Self attention

2024/08/15
Karpathy Self attention Transformers

Overview

This is my notes after watching Karpathy's Let's build GPT: from scratch, in code, spelled out.lecture. A while ago, when I looked at images like the following that try to explain how a token has more attention to other tokens, I could not quite follow. after watching this video, and executing the code, I think, I am better now.

When I was reading docs about attention, and transformers, I had many doubts:

Given a sentence, how does a word/token know to give high attention to specific words?
How Query, Key, and Value matrices are used in attention?
What exactly is attention?

Did this lecture answer all my questions? I don't know, but, I am at least better than before.

./images/visualize-attention.png

Query, Key, and Value matrices

Each token in the sequence has its own query, key, and value vectors.

./images/self-attention-overview.png

Help from Claude

import torch  
from torch.nn import functional as F  
import torch.nn as nn  
  
torch.manual_seed(1337)  
  
B, T, C = 4, 3, 5  # batch, time, channels  
x = torch.randn(B, T, C)  
  
head_size = 6  
  
# What am i looking for?  
query = nn.Linear(in_features=C, out_features=head_size, bias=False)  
  
# What do I have ?  
key = nn.Linear(in_features=C, out_features=head_size, bias=False)  
  
# What I can share?  
value = nn.Linear(in_features=C, out_features=head_size, bias=False)  
  
k = key(x)  
q = query(x)  
v = value(x)  
  
wei = q @ k.transpose(-2, -1) * head_size**-0.5   # Scaled dot product  
  
tril = torch.tril(torch.ones(T, T))  
wei = wei.masked_fill(tril == 0, float('-inf'))  
wei = F.softmax(wei, dim=-1)  
out = wei @ v

I asked Claude to explain this code to a kid, and this is how it responded:

Alright, let's try to explain this in a simpler way, imagining we're talking about a classroom of kids:

First, we have a classroom (our input x). There are 4 groups of kids (B=4), each group has 3 kids (T=3), and each kid knows 5 things about themselves (C=5).
Now, we want to play a game where each kid learns from the others, but they can only learn from the kids who came before them in line.
We give each kid three special tools:
1. A "what I'm looking for" tool (query)
2. A "what I have" tool (key)
3. A "what I can share" tool (value)
Each kid uses these tools to change their 5 things into 6 new things (head_size=6).
Then, each kid does this:
1. They use their "what I'm looking for" to check how well it matches with everyone's "what I have".
2. This is like each kid asking, "Do you have what I'm looking for?"
But remember, they can only ask kids who came before them in line. So we cover up the answers from kids who come after (that's the tril and masked_fill part).
Then, each kid decides how much attention to pay to each of the kids before them. They can't pay attention to kids after them (that would be cheating!).
Finally, each kid learns new things based on how much attention they paid to each kid before them. They mix together the "what I can share" information from the other kids, giving more importance to the kids they paid more attention to.
The result (out) is what each kid learned from this game, based on what they were looking for and what the other kids before them could share.
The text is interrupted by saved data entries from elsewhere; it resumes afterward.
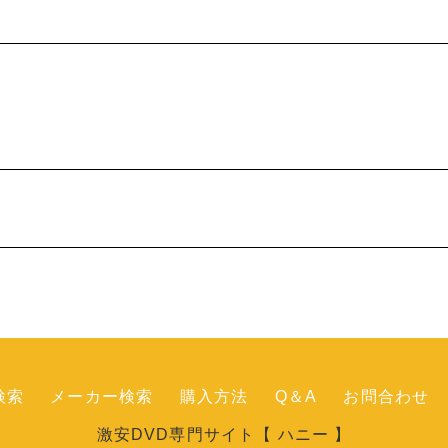
検索
メーカー検索
購入方法
Q＆A
お問合わせ
激安DVD専門サイト【 ハニー 】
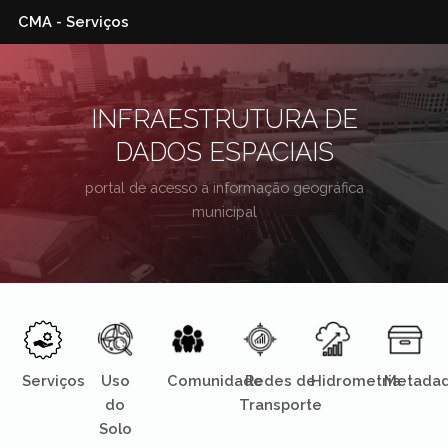
CMA - Serviços
INFRAESTRUTURA DE
DADOS ESPACIAIS
portal de acesso à informação geográfica
municipal
Serviços
Uso
Comunidade
Redes de
Hidrometria
Metada
do
Transporte
Solo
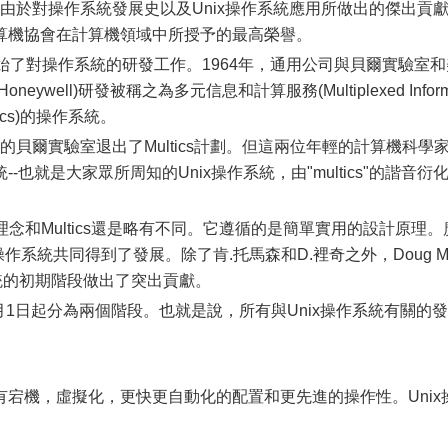
裡奇由於對操作系統發展史以及Unix操作系統應用所做出的傑出貢
算機協會在計算機領域中所授予的最高榮譽。
始了對操作系統的研發工作。1964年，通用公司與貝爾實驗室和
well)研發被稱之為多元信息和計算服務(Multiplexed Infor
ultics)的操作系統。
職的貝爾實驗室退出了Multics計劃。但這兩位年輕的計算機科學
也就是大家眾所周知的Unix操作系統，由"multics"的諧音衍
理念和Multics還是略有不同。它遵循的是簡單實用的設計原理。
作系統共同得到了發展。除了肯.托馬森和D.裡奇之外，Doug Mc
ix操作系統的初期階段做出了突出貢獻。
年1月1日起分為兩個階段。也就是說，所有與Unix操作系統有關的發
宕機，虛擬化，更快更自動化的配置和更先進的操作性。Unix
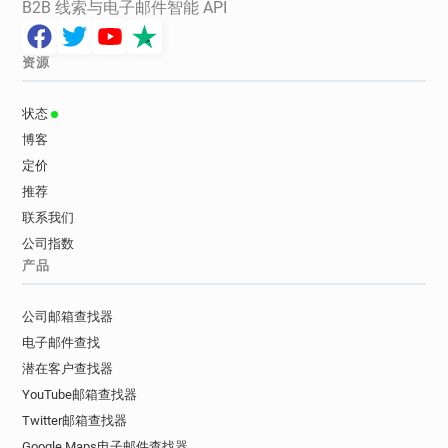
B2B 线索与电子邮件智能 API
资源
状态
博客
定价
推荐
联系我们
公司指数
产品
公司邮箱查找器
电子邮件查找
潜在客户查找器
YouTube邮箱查找器
Twitter邮箱查找器
Google Maps电子邮件查找器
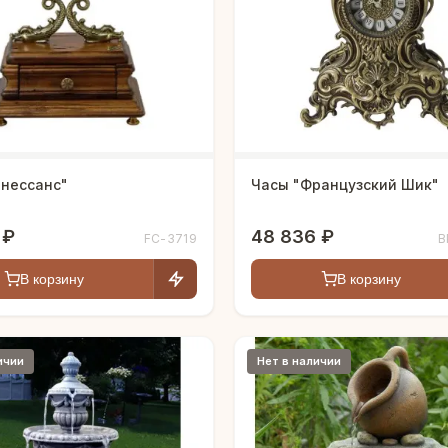
енессанс"
Часы "Французский Шик"
 ₽
48 836 ₽
FC-3719
B
В корзину
В корзину
ичии
Нет в наличии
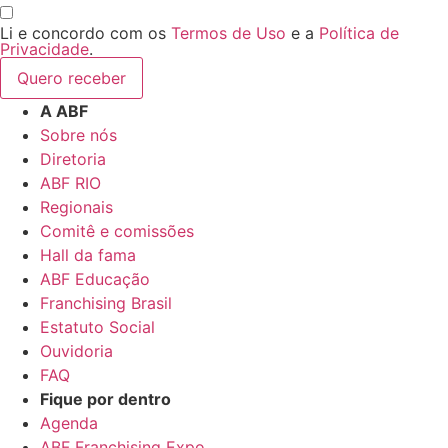
Li e concordo com os
Termos de Uso
e a
Política de
Privacidade
.
Quero receber
A ABF
Sobre nós
Diretoria
ABF RIO
Regionais
Comitê e comissões
Hall da fama
ABF Educação
Franchising Brasil
Estatuto Social
Ouvidoria
FAQ
Fique por dentro
Agenda
ABF Franchising Expo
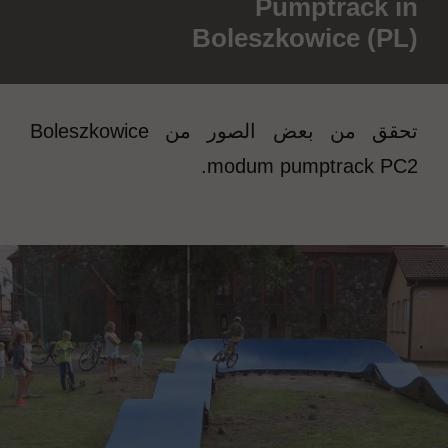
Pumptrack in
Boleszkowice (PL)
تحقق من بعض الصور من Boleszkowice
modum pumptrack PC2.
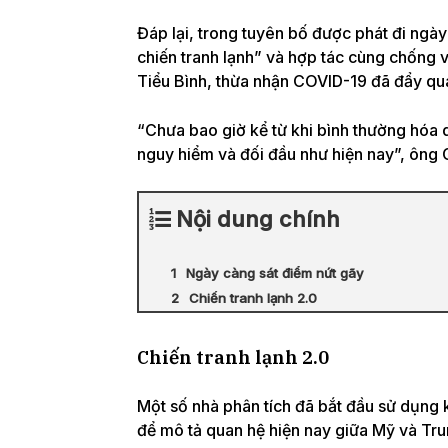
Đáp lại, trong tuyên bố được phát đi ngà
chiến tranh lạnh” và hợp tác cùng chống v
Tiểu Bình, thừa nhận COVID-19 đã đẩy qu
“Chưa bao giờ kể từ khi bình thường hóa
nguy hiểm và đối đầu như hiện nay”, ông 
Nội dung chính
Ngày càng sát điểm nứt gãy
Chiến tranh lạnh 2.0
Chiến tranh lạnh 2.0
Một số nhà phân tích đã bắt đầu sử dụng k
để mô tả quan hệ hiện nay giữa Mỹ và Tr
This game helps each kid learn things that are most relevant to what they're looking for, but only from the kids who came before them in line. It's a way of mixing and matching information in a smart way!

How Value matrix is useful?

Since explanation is for the code snippet above.

The v matrix ("value" matrix) represents the actual information or content from each position that we want to gather or aggregate. When we do wei @ v, we're essentially doing a weighted sum of the values, where the weights are determined by our attention mechanism.

Here's why we need the v matrix:

**Information content:

While q (query) and k (key) are used to calculate "where" to pay attention, they don't contain the actual information we want to gather. v contains the information we actually want to aggregate.

Separation of concerns:

By separating "what to attend to" (determined by q and k) from "what information to gather" (v), we give the model more flexibility. This allows the model to potentially attend to one aspect of the input while retrieving related but different information.

Analogy:

Imagine you're at a big party (your input sequence).
q is like you asking "Who knows about cooking?" (your query)
k is like each person's expertise (their keys)
wei (after softmax) is like you figuring out who to listen to about cooking
v is the actual cooking tips each person has
wei @ v is like you gathering cooking tips, paying more attention to the people you determined know more about cooking

Without v, we would only know where to pay attention, but we wouldn't have any information to gather from those attention points. The v matrix gives us the actual content to aggregate based on our calculated attention weights.